JOHN: “There’s no contradiction between 9 and 2, 9 just clarifies 2. As far as 6 goes, you’ve never been to the moon, so you can’t say for sure.”
ME: “Scientists have pretty firmly established that the moon is made of rock...”
MARY: “But they don’t know if the rock came from the Earth, or from out of space, so it could just as easily be green cheese.”
ME: “I’m not really an expert, but I think the theory that the Moon was somehow ‘captured’ by the Earth has been discounted. Besides, not knowing where the rock came from doesn’t make it cheese.”
JOHN: “Ha! You just admitted that scientists make mistakes, but we know Hank is always right!”
ME: “We do?”
MARY: “Of course we do, Item 5 says so.”
ME: “You’re saying Hank’s always right because the list says so, the list is right because Hank dictated it, and we know that Hank dictated it because the list says so. That’s circular logic, no different than saying ‘Hank’s right because He says He’s right.’”
JOHN: “Now you’re getting it! It’s so rewarding to see someone come around to Hank’s way of thinking.
ME: “But...oh, never mind. What’s the deal with wieners?”
MARY: [She blushes.]
JOHN: “Wieners, in buns, no condiments. It’s Hank’s way. Anything else is wrong.”
ME: “What if I don’t have a bun?”
JOHN: “No bun, no wiener. A wiener without a bun is wrong.”
ME: “No relish? No Mustard?”
MARY: [She looks positively stricken.]
JOHN: [shouting]. “There’s no need for such language! Condiments of any kind are wrong!”
ME: “So a big pile of sauerkraut with some wieners chopped up in it would be out of the question?”
MARY: [Sticks her fingers in her ears.]”I am not listening to this. La la la, la la, la la la.”
JOHN: “That’s disgusting. Only some sort of evil deviant would eat that...”
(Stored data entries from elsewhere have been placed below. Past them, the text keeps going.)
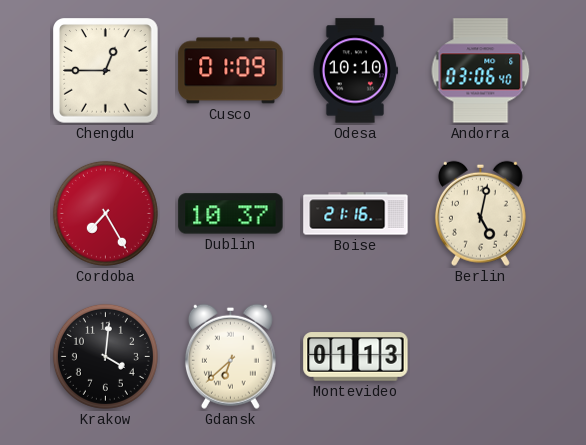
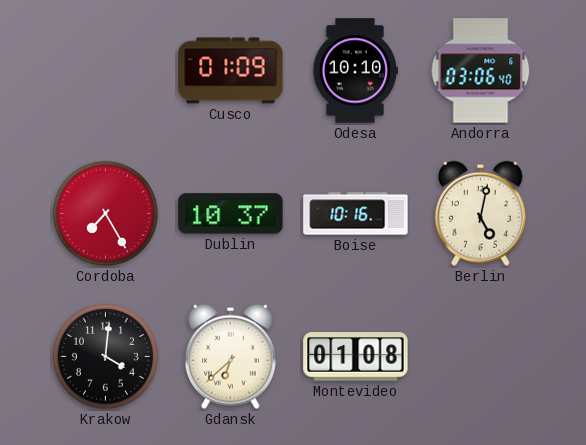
Chengdu: 12:45 -> none
Boise: 21:16 -> 10:16
Montevideo: 01:13 -> 01:08
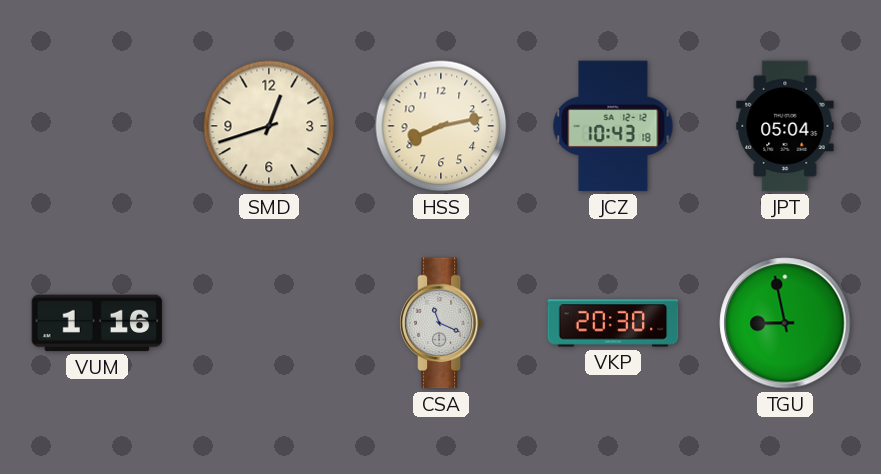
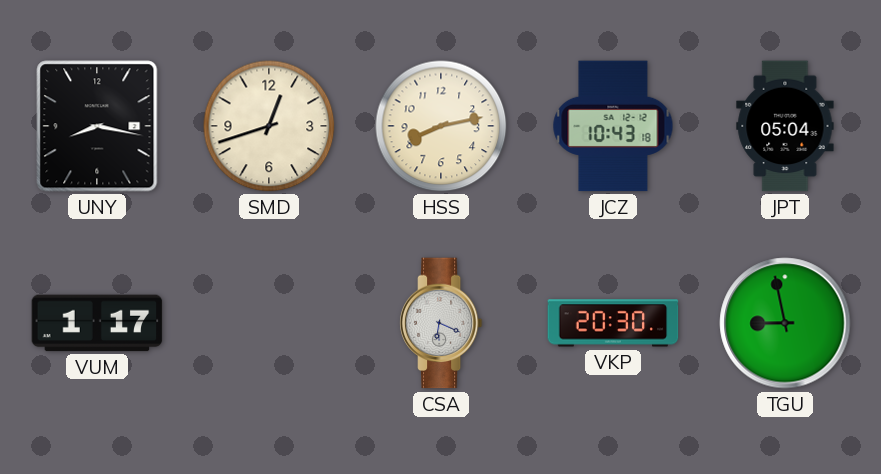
UNY: none -> 8:17
VUM: 1:16 -> 1:17
CSA: 11:19 -> 6:19
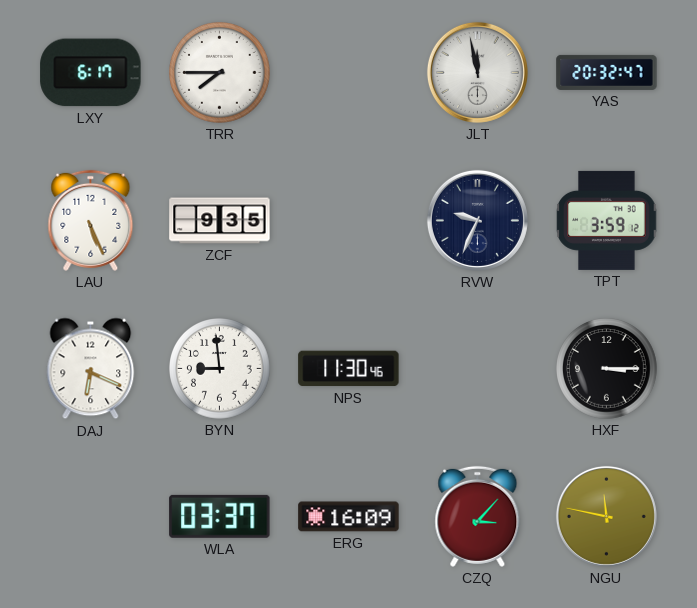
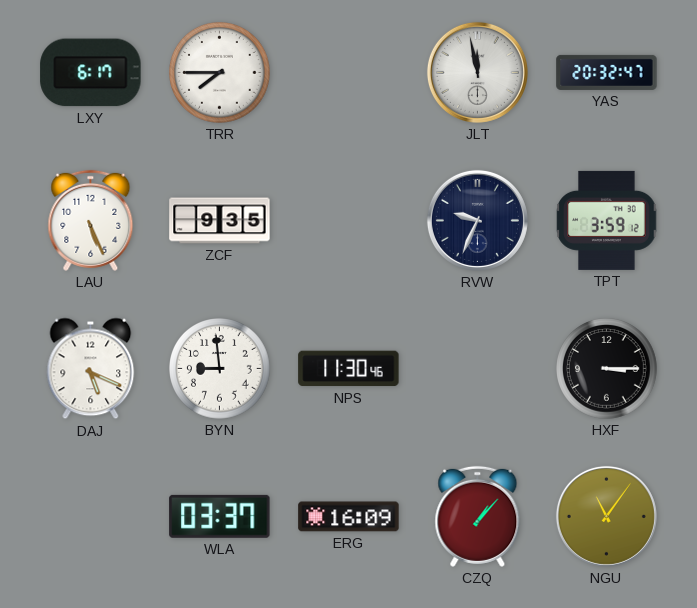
DAJ: 6:19 -> 5:19
CZQ: 3:07 -> 1:07
NGU: 11:47 -> 11:06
ME: “It’s good! I eat it all the time.”
MARY: [She faints.]
JOHN: [He catches Mary.] “Well, if I’d known you where one of those I wouldn’t have wasted my time. When Hank kicks the shit out of you I’ll be there, counting my money and laughing. I’ll kiss Hank’s ass for you, you bunless cut-wienered kraut-eater.”
[With this, John dragged Mary to their waiting car, and sped off.]